[Items listed in a dataset]

+++

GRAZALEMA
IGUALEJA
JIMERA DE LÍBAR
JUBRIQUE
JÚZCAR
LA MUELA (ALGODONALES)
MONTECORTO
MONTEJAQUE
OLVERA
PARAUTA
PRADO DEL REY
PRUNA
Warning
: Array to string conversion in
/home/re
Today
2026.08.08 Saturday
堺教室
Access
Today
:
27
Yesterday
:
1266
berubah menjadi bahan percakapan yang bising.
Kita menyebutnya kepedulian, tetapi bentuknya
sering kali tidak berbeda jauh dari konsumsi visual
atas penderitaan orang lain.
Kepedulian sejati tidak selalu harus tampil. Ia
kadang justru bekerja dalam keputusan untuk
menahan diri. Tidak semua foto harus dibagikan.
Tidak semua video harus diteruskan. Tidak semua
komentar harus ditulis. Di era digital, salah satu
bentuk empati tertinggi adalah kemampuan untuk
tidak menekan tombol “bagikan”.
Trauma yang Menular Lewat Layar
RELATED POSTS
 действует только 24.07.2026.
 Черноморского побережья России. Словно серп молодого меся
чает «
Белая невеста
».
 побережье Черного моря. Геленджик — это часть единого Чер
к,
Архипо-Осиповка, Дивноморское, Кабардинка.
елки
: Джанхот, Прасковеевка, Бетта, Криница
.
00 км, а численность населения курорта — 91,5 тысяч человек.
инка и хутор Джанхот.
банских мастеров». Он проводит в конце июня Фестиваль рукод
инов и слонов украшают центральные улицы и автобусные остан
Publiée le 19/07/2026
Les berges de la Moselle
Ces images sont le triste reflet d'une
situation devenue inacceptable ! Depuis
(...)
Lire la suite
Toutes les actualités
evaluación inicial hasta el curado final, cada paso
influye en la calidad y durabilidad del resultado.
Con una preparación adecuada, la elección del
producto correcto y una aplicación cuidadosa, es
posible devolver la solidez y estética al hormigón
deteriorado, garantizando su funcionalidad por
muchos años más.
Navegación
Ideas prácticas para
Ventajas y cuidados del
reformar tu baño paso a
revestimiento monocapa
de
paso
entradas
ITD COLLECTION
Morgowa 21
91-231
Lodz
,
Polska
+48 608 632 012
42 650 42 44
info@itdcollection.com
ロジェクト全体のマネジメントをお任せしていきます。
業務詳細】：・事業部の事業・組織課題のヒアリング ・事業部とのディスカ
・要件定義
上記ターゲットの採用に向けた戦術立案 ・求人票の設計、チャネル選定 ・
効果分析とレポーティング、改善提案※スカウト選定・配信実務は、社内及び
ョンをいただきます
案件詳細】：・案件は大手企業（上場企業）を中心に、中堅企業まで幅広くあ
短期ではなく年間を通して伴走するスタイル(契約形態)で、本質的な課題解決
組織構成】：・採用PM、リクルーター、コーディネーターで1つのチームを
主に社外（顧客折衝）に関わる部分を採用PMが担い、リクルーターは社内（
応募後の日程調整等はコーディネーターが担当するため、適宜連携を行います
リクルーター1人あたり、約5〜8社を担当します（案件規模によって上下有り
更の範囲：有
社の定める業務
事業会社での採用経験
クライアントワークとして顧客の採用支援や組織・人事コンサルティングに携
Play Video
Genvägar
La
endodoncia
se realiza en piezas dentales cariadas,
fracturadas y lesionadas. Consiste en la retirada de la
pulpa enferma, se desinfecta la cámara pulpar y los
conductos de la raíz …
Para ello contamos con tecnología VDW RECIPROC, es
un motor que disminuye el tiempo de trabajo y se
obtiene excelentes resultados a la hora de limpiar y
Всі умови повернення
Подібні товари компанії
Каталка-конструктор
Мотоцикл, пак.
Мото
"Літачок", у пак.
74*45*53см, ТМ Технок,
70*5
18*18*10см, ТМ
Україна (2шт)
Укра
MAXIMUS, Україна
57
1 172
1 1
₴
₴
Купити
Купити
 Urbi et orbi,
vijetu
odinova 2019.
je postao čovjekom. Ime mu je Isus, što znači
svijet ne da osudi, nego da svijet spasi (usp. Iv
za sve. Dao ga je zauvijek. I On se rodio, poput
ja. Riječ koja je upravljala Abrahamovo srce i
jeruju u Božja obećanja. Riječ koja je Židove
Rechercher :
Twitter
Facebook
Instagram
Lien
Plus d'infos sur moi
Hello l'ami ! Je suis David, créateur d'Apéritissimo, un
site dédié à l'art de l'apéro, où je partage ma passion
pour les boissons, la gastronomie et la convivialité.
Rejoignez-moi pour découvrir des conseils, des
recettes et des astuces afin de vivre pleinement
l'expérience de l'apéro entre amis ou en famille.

+++

● Action item: After locating the line holding "deteriorado, garantizando su" above, output exactly that line and every line after it through the line holding "Para ello contamos". Include nothing else.

● Output:
deteriorado, garantizando su funcionalidad por
muchos años más.
Navegación
Ideas prácticas para
Ventajas y cuidados del
reformar tu baño paso a
revestimiento monocapa
de
paso
entradas
ITD COLLECTION
Morgowa 21
91-231
Lodz
,
Polska
+48 608 632 012
42 650 42 44
info@itdcollection.com
ロジェクト全体のマネジメントをお任せしていきます。
業務詳細】：・事業部の事業・組織課題のヒアリング ・事業部とのディスカ
・要件定義
上記ターゲットの採用に向けた戦術立案 ・求人票の設計、チャネル選定 ・
効果分析とレポーティング、改善提案※スカウト選定・配信実務は、社内及び
ョンをいただきます
案件詳細】：・案件は大手企業（上場企業）を中心に、中堅企業まで幅広くあ
短期ではなく年間を通して伴走するスタイル(契約形態)で、本質的な課題解決
組織構成】：・採用PM、リクルーター、コーディネーターで1つのチームを
主に社外（顧客折衝）に関わる部分を採用PMが担い、リクルーターは社内（
応募後の日程調整等はコーディネーターが担当するため、適宜連携を行います
リクルーター1人あたり、約5〜8社を担当します（案件規模によって上下有り
更の範囲：有
社の定める業務
事業会社での採用経験
クライアントワークとして顧客の採用支援や組織・人事コンサルティングに携
Play Video
Genvägar
La
endodoncia
se realiza en piezas dentales cariadas,
fracturadas y lesionadas. Consiste en la retirada de la
pulpa enferma, se desinfecta la cámara pulpar y los
conductos de la raíz …
Para ello contamos con tecnología VDW RECIPROC, es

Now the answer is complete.